Exercise materials:
============
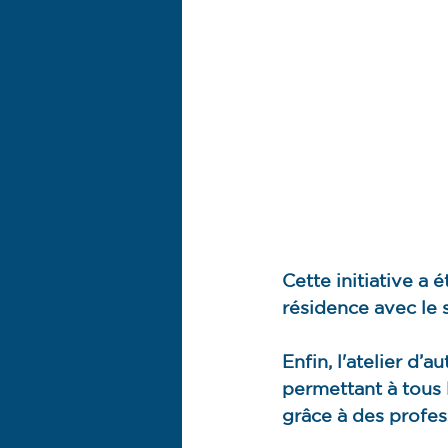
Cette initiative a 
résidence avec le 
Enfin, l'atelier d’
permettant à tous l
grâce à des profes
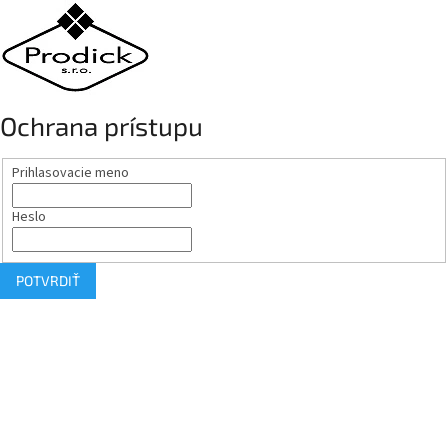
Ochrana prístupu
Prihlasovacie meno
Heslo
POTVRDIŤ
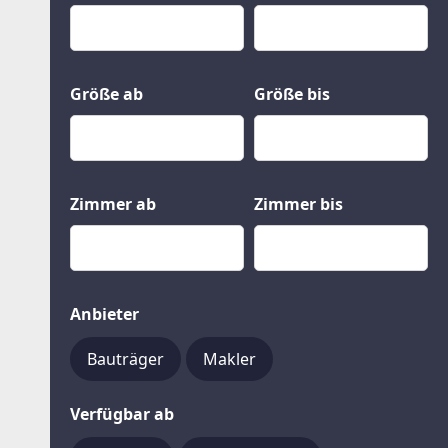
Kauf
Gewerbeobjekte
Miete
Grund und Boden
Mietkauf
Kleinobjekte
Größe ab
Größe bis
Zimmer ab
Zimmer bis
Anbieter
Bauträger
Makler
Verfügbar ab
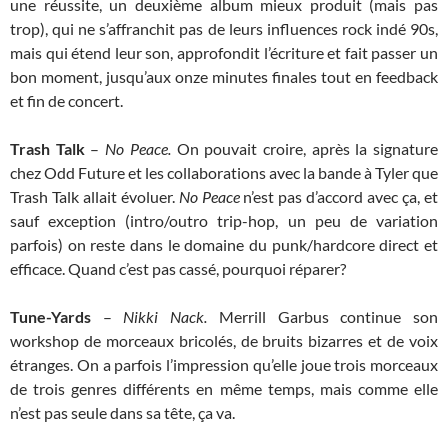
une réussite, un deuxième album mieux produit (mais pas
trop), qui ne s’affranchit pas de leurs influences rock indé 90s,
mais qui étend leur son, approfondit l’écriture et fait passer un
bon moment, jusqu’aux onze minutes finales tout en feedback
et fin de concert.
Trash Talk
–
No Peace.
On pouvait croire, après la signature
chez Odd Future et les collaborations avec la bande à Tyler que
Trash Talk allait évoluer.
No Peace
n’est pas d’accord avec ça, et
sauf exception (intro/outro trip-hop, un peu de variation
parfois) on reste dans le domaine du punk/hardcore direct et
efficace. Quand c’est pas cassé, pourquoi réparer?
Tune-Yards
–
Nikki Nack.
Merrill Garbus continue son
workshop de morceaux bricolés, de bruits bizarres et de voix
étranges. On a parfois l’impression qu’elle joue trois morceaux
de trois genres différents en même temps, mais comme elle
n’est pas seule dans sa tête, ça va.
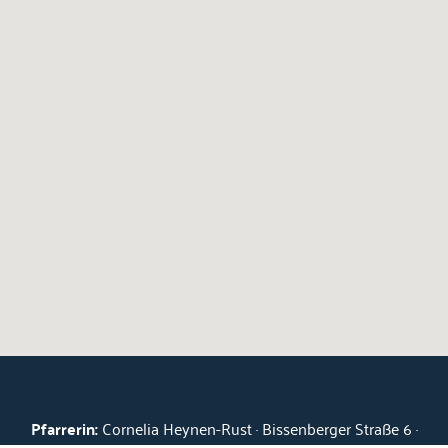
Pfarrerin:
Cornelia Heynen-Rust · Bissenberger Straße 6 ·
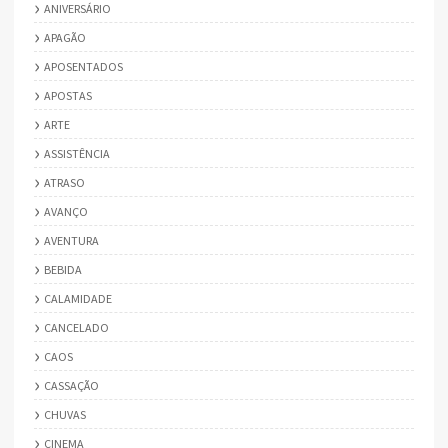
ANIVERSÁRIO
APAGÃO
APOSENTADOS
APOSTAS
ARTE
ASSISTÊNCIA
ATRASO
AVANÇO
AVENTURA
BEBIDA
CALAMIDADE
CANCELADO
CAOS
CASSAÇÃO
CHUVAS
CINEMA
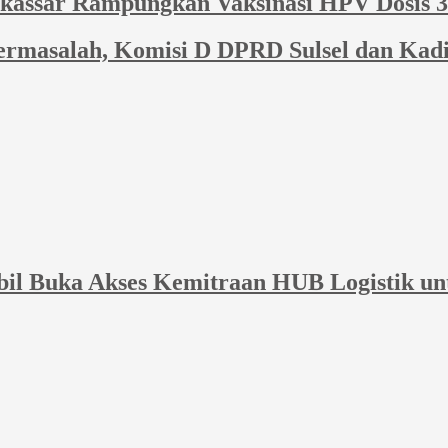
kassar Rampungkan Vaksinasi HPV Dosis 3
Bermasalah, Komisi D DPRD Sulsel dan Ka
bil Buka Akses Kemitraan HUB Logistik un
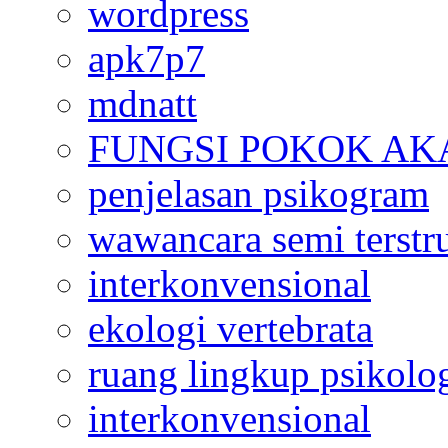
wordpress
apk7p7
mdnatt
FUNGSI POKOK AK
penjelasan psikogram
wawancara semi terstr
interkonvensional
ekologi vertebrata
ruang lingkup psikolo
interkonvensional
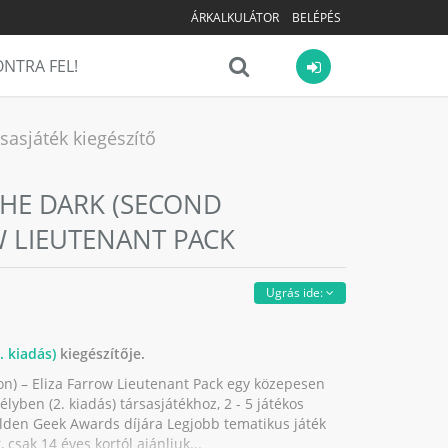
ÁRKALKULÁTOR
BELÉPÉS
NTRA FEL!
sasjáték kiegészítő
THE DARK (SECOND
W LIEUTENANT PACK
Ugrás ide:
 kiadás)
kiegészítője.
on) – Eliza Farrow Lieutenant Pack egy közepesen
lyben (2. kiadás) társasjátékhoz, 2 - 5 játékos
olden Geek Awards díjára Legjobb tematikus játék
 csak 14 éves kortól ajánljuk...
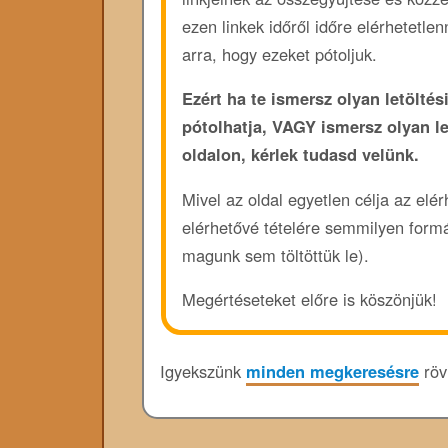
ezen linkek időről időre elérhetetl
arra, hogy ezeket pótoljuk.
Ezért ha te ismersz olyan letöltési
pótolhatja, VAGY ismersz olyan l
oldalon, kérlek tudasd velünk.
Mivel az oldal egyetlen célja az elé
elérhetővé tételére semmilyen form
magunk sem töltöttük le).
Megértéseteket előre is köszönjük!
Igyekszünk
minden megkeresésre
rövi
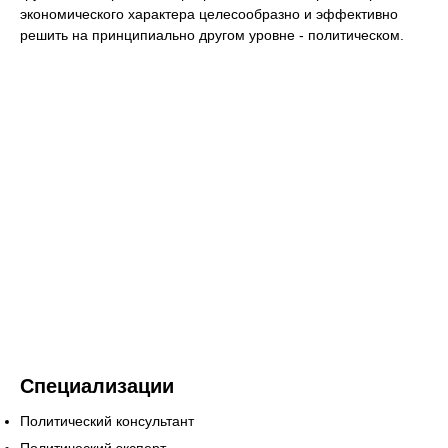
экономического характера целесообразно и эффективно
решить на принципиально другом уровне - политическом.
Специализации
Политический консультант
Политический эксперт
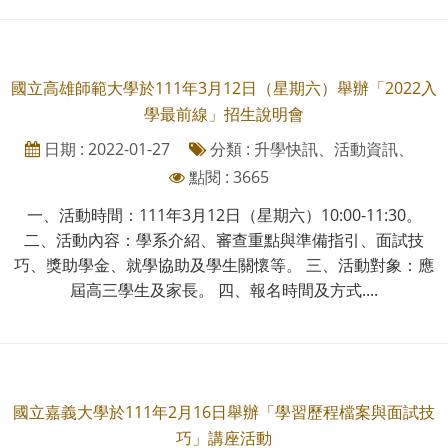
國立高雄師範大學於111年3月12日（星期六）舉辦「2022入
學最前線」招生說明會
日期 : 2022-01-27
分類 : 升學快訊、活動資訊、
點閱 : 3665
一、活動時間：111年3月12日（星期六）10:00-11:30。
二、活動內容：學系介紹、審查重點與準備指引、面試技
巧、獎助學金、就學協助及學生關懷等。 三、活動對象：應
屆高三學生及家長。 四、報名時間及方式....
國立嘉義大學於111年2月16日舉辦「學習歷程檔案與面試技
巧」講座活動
============
Activity: Copy nothing but the lines from the top of the data down to the line containing "et fin de concert.", and leave the pictures out.

Response:
Cette initiative a 
résidence avec le 
Enfin, l'atelier d’
permettant à tous l
grâce à des profes
Ochrana prístupu
Prihlasovacie meno
Heslo
POTVRDIŤ
Kauf
Gewerbeobjekte
Miete
Grund und Boden
Mietkauf
Kleinobjekte
Größe ab
Größe bis
Zimmer ab
Zimmer bis
Anbieter
Bauträger
Makler
Verfügbar ab
une réussite, un deuxième album mieux produit (mais pas
trop), qui ne s’affranchit pas de leurs influences rock indé 90s,
mais qui étend leur son, approfondit l’écriture et fait passer un
bon moment, jusqu’aux onze minutes finales tout en feedback
et fin de concert.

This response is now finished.